Nothing in the entries may be dropped: restate them word for word.

Start of Extracted entries

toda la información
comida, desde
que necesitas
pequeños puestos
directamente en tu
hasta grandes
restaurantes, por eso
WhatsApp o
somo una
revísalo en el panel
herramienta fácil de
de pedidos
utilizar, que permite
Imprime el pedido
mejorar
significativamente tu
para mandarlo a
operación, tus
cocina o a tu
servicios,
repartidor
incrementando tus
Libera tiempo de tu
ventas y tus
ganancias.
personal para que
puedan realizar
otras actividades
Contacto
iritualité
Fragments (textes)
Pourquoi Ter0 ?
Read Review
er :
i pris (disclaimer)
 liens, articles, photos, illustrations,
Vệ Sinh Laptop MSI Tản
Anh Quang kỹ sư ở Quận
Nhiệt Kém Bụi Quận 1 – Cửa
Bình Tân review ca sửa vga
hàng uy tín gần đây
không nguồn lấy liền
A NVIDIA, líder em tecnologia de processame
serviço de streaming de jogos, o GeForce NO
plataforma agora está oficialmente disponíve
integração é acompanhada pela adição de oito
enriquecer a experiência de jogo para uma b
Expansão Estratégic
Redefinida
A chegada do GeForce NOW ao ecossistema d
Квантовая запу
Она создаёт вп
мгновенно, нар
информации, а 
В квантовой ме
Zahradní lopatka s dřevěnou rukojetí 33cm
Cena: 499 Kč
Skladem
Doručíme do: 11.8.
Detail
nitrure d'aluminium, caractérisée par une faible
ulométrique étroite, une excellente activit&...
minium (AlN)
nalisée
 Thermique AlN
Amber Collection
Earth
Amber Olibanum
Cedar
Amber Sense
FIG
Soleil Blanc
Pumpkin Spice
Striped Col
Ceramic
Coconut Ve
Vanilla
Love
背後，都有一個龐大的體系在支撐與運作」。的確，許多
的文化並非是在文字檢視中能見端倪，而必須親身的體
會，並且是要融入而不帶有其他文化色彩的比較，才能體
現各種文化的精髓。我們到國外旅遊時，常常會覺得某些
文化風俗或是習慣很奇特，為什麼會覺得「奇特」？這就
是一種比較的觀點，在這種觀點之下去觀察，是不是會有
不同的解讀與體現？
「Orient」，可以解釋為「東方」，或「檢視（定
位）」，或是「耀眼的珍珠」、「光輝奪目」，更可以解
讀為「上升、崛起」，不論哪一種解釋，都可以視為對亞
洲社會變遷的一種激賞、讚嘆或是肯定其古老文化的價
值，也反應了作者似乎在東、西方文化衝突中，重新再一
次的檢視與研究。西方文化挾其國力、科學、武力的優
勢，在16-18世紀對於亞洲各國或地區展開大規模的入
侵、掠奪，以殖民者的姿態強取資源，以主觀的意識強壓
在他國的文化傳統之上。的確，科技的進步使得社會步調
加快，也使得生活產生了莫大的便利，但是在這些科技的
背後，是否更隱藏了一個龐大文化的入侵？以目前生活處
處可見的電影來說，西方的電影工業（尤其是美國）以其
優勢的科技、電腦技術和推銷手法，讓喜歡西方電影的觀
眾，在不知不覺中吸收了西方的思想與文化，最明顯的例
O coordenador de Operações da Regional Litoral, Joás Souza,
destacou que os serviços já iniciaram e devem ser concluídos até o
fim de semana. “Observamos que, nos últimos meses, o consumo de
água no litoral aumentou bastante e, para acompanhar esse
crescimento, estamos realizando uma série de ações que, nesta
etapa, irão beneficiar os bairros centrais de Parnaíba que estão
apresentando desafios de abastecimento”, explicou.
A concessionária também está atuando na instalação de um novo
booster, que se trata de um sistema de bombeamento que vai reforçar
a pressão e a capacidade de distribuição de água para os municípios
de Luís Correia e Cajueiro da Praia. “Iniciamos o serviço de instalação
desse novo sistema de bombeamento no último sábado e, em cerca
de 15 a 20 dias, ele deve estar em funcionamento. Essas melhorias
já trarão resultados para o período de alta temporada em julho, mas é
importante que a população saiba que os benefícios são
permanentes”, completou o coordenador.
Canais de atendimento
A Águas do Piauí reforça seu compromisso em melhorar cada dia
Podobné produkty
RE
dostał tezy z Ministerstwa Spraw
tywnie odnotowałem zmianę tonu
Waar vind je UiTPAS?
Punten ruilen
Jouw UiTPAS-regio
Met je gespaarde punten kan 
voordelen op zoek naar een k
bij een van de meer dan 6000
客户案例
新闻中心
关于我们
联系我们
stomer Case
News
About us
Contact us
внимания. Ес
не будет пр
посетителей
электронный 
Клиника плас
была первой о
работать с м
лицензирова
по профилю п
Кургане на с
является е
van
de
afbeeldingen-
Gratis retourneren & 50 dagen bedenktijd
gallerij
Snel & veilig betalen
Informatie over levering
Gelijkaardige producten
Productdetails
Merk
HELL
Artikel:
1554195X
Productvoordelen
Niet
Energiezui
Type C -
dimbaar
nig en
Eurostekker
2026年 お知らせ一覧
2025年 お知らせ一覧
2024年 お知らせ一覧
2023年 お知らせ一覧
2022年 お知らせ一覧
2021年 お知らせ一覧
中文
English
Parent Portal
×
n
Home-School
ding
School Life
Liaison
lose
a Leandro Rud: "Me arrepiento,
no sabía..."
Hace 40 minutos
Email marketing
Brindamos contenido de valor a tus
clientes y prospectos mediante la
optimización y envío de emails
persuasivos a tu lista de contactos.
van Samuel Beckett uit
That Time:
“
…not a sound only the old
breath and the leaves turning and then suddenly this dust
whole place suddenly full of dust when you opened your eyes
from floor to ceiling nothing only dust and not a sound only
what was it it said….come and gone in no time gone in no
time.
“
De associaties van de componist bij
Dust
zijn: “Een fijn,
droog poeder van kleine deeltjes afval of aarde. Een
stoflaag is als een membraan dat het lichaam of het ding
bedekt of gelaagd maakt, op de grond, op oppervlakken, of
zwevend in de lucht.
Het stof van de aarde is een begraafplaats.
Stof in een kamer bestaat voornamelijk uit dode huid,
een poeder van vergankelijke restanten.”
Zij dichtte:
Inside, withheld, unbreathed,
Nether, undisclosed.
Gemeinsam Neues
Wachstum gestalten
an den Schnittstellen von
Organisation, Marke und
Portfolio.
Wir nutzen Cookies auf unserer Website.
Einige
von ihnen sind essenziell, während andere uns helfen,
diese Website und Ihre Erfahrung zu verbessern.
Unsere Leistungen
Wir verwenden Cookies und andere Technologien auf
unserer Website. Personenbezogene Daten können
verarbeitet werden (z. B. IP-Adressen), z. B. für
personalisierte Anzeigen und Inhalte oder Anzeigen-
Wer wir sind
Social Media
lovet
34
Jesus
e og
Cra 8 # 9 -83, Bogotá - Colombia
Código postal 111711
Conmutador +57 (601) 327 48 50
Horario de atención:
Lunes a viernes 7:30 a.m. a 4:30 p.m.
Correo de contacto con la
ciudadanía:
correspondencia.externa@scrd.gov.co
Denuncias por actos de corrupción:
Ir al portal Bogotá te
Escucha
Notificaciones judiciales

End of Extracted entries

Solution to this task ::
toda la información
comida, desde
que necesitas
pequeños puestos
directamente en tu
hasta grandes
restaurantes, por eso
WhatsApp o
somo una
revísalo en el panel
herramienta fácil de
de pedidos
utilizar, que permite
Imprime el pedido
mejorar
significativamente tu
para mandarlo a
operación, tus
cocina o a tu
servicios,
repartidor
incrementando tus
Libera tiempo de tu
ventas y tus
ganancias.
personal para que
puedan realizar
otras actividades
Contacto
iritualité
Fragments (textes)
Pourquoi Ter0 ?
Read Review
er :
i pris (disclaimer)
 liens, articles, photos, illustrations,
Vệ Sinh Laptop MSI Tản
Anh Quang kỹ sư ở Quận
Nhiệt Kém Bụi Quận 1 – Cửa
Bình Tân review ca sửa vga
hàng uy tín gần đây
không nguồn lấy liền
A NVIDIA, líder em tecnologia de processame
serviço de streaming de jogos, o GeForce NO
plataforma agora está oficialmente disponíve
integração é acompanhada pela adição de oito
enriquecer a experiência de jogo para uma b
Expansão Estratégic
Redefinida
A chegada do GeForce NOW ao ecossistema d
Квантовая запу
Она создаёт вп
мгновенно, нар
информации, а 
В квантовой ме
Zahradní lopatka s dřevěnou rukojetí 33cm
Cena: 499 Kč
Skladem
Doručíme do: 11.8.
Detail
nitrure d'aluminium, caractérisée par une faible
ulométrique étroite, une excellente activit&...
minium (AlN)
nalisée
 Thermique AlN
Amber Collection
Earth
Amber Olibanum
Cedar
Amber Sense
FIG
Soleil Blanc
Pumpkin Spice
Striped Col
Ceramic
Coconut Ve
Vanilla
Love
背後，都有一個龐大的體系在支撐與運作」。的確，許多
的文化並非是在文字檢視中能見端倪，而必須親身的體
會，並且是要融入而不帶有其他文化色彩的比較，才能體
現各種文化的精髓。我們到國外旅遊時，常常會覺得某些
文化風俗或是習慣很奇特，為什麼會覺得「奇特」？這就
是一種比較的觀點，在這種觀點之下去觀察，是不是會有
不同的解讀與體現？
「Orient」，可以解釋為「東方」，或「檢視（定
位）」，或是「耀眼的珍珠」、「光輝奪目」，更可以解
讀為「上升、崛起」，不論哪一種解釋，都可以視為對亞
洲社會變遷的一種激賞、讚嘆或是肯定其古老文化的價
值，也反應了作者似乎在東、西方文化衝突中，重新再一
次的檢視與研究。西方文化挾其國力、科學、武力的優
勢，在16-18世紀對於亞洲各國或地區展開大規模的入
侵、掠奪，以殖民者的姿態強取資源，以主觀的意識強壓
在他國的文化傳統之上。的確，科技的進步使得社會步調
加快，也使得生活產生了莫大的便利，但是在這些科技的
背後，是否更隱藏了一個龐大文化的入侵？以目前生活處
處可見的電影來說，西方的電影工業（尤其是美國）以其
優勢的科技、電腦技術和推銷手法，讓喜歡西方電影的觀
眾，在不知不覺中吸收了西方的思想與文化，最明顯的例
O coordenador de Operações da Regional Litoral, Joás Souza,
destacou que os serviços já iniciaram e devem ser concluídos até o
fim de semana. “Observamos que, nos últimos meses, o consumo de
água no litoral aumentou bastante e, para acompanhar esse
crescimento, estamos realizando uma série de ações que, nesta
etapa, irão beneficiar os bairros centrais de Parnaíba que estão
apresentando desafios de abastecimento”, explicou.
A concessionária também está atuando na instalação de um novo
booster, que se trata de um sistema de bombeamento que vai reforçar
a pressão e a capacidade de distribuição de água para os municípios
de Luís Correia e Cajueiro da Praia. “Iniciamos o serviço de instalação
desse novo sistema de bombeamento no último sábado e, em cerca
de 15 a 20 dias, ele deve estar em funcionamento. Essas melhorias
já trarão resultados para o período de alta temporada em julho, mas é
importante que a população saiba que os benefícios são
permanentes”, completou o coordenador.
Canais de atendimento
A Águas do Piauí reforça seu compromisso em melhorar cada dia
Podobné produkty
RE
dostał tezy z Ministerstwa Spraw
tywnie odnotowałem zmianę tonu
Waar vind je UiTPAS?
Punten ruilen
Jouw UiTPAS-regio
Met je gespaarde punten kan 
voordelen op zoek naar een k
bij een van de meer dan 6000
客户案例
新闻中心
关于我们
联系我们
stomer Case
News
About us
Contact us
внимания. Ес
не будет пр
посетителей
электронный 
Клиника плас
была первой о
работать с м
лицензирова
по профилю п
Кургане на с
является е
van
de
afbeeldingen-
Gratis retourneren & 50 dagen bedenktijd
gallerij
Snel & veilig betalen
Informatie over levering
Gelijkaardige producten
Productdetails
Merk
HELL
Artikel:
1554195X
Productvoordelen
Niet
Energiezui
Type C -
dimbaar
nig en
Eurostekker
2026年 お知らせ一覧
2025年 お知らせ一覧
2024年 お知らせ一覧
2023年 お知らせ一覧
2022年 お知らせ一覧
2021年 お知らせ一覧
中文
English
Parent Portal
×
n
Home-School
ding
School Life
Liaison
lose
a Leandro Rud: "Me arrepiento,
no sabía..."
Hace 40 minutos
Email marketing
Brindamos contenido de valor a tus
clientes y prospectos mediante la
optimización y envío de emails
persuasivos a tu lista de contactos.
van Samuel Beckett uit
That Time:
“
…not a sound only the old
breath and the leaves turning and then suddenly this dust
whole place suddenly full of dust when you opened your eyes
from floor to ceiling nothing only dust and not a sound only
what was it it said….come and gone in no time gone in no
time.
“
De associaties van de componist bij
Dust
zijn: “Een fijn,
droog poeder van kleine deeltjes afval of aarde. Een
stoflaag is als een membraan dat het lichaam of het ding
bedekt of gelaagd maakt, op de grond, op oppervlakken, of
zwevend in de lucht.
Het stof van de aarde is een begraafplaats.
Stof in een kamer bestaat voornamelijk uit dode huid,
een poeder van vergankelijke restanten.”
Zij dichtte:
Inside, withheld, unbreathed,
Nether, undisclosed.
Gemeinsam Neues
Wachstum gestalten
an den Schnittstellen von
Organisation, Marke und
Portfolio.
Wir nutzen Cookies auf unserer Website.
Einige
von ihnen sind essenziell, während andere uns helfen,
diese Website und Ihre Erfahrung zu verbessern.
Unsere Leistungen
Wir verwenden Cookies und andere Technologien auf
unserer Website. Personenbezogene Daten können
verarbeitet werden (z. B. IP-Adressen), z. B. für
personalisierte Anzeigen und Inhalte oder Anzeigen-
Wer wir sind
Social Media
lovet
34
Jesus
e og
Cra 8 # 9 -83, Bogotá - Colombia
Código postal 111711
Conmutador +57 (601) 327 48 50
Horario de atención:
Lunes a viernes 7:30 a.m. a 4:30 p.m.
Correo de contacto con la
ciudadanía:
correspondencia.externa@scrd.gov.co
Denuncias por actos de corrupción:
Ir al portal Bogotá te
Escucha
Notificaciones judiciales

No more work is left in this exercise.